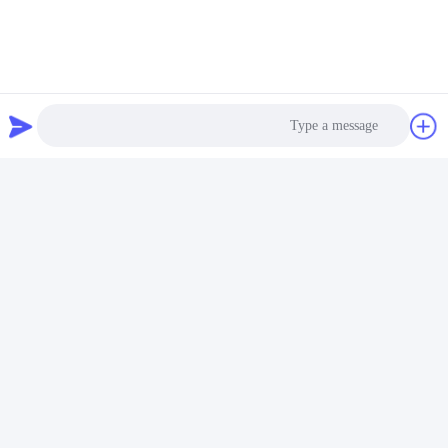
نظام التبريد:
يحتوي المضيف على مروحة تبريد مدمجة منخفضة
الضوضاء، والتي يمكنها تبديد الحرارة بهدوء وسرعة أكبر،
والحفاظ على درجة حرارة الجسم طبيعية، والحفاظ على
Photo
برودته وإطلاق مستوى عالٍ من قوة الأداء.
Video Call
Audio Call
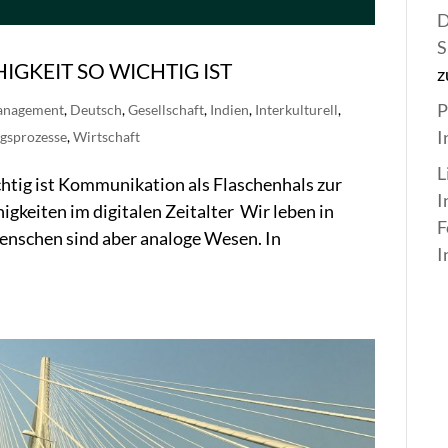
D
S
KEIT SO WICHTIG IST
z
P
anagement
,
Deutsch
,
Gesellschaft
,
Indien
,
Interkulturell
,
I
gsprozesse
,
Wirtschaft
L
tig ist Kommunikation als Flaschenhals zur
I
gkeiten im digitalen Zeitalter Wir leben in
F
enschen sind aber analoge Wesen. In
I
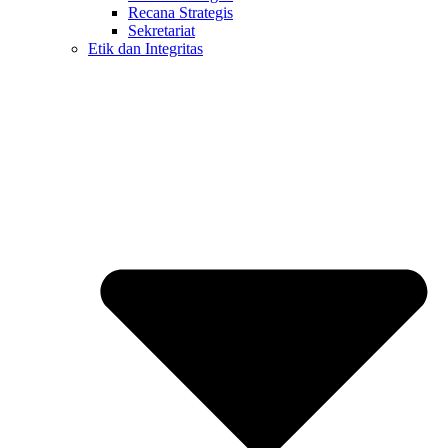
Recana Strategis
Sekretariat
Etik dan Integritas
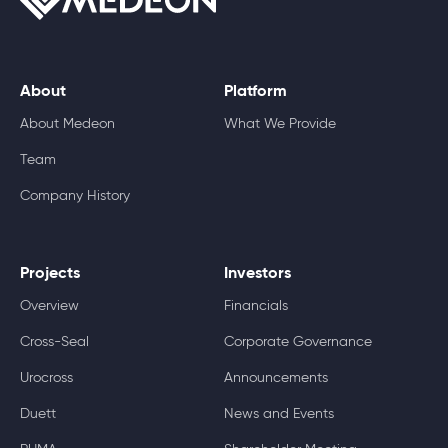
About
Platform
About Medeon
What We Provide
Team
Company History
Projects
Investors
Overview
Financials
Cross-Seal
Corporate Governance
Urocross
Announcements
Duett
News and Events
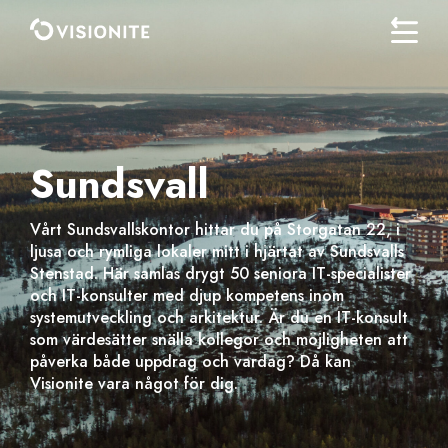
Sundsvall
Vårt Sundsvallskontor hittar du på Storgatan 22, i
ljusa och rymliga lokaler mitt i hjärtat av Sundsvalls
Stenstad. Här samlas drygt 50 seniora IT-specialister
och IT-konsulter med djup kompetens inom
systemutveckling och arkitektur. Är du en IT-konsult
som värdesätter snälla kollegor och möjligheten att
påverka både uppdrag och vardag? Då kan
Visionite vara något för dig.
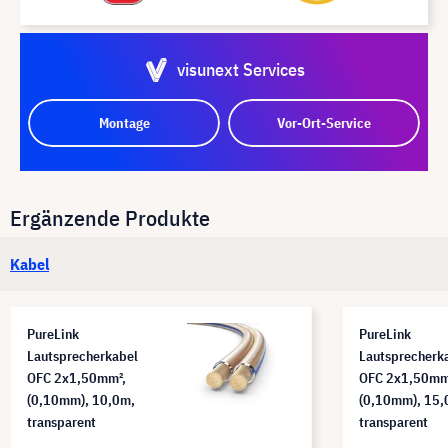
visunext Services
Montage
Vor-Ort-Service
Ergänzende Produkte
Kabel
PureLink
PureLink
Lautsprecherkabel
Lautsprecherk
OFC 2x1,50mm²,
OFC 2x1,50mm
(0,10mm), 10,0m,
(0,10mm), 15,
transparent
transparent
● ● ● ● ● ● ●
EXERCISE:
Repeat the listing exactly; do not print any picture.

ANSWER:
نظام التبريد:
يحتوي المضيف على مروحة تبريد مدمجة منخفضة
الضوضاء، والتي يمكنها تبديد الحرارة بهدوء وسرعة أكبر،
والحفاظ على درجة حرارة الجسم طبيعية، والحفاظ على
Photo
برودته وإطلاق مستوى عالٍ من قوة الأداء.
Video Call
Audio Call
D
S
KEIT SO WICHTIG IST
z
P
anagement
,
Deutsch
,
Gesellschaft
,
Indien
,
Interkulturell
,
I
gsprozesse
,
Wirtschaft
L
tig ist Kommunikation als Flaschenhals zur
I
gkeiten im digitalen Zeitalter Wir leben in
F
enschen sind aber analoge Wesen. In
I
Recana Strategis
Sekretariat
Etik dan Integritas
About
Platform
About Medeon
What We Provide
Team
Company History
Projects
Investors
Overview
Financials
Cross-Seal
Corporate Governance
Urocross
Announcements
Duett
News and Events
Sundsvall
Vårt Sundsvallskontor hittar du på Storgatan 22, i
ljusa och rymliga lokaler mitt i hjärtat av Sundsvalls
Stenstad. Här samlas drygt 50 seniora IT-specialister
och IT-konsulter med djup kompetens inom
systemutveckling och arkitektur. Är du en IT-konsult
som värdesätter snälla kollegor och möjligheten att
påverka både uppdrag och vardag? Då kan
Visionite vara något för dig.
visunext Services
Montage
Vor-Ort-Service
Ergänzende Produkte
Kabel
PureLink
PureLink
Lautsprecherkabel
Lautsprecherk
OFC 2x1,50mm²,
OFC 2x1,50mm
(0,10mm), 10,0m,
(0,10mm), 15,
transparent
transparent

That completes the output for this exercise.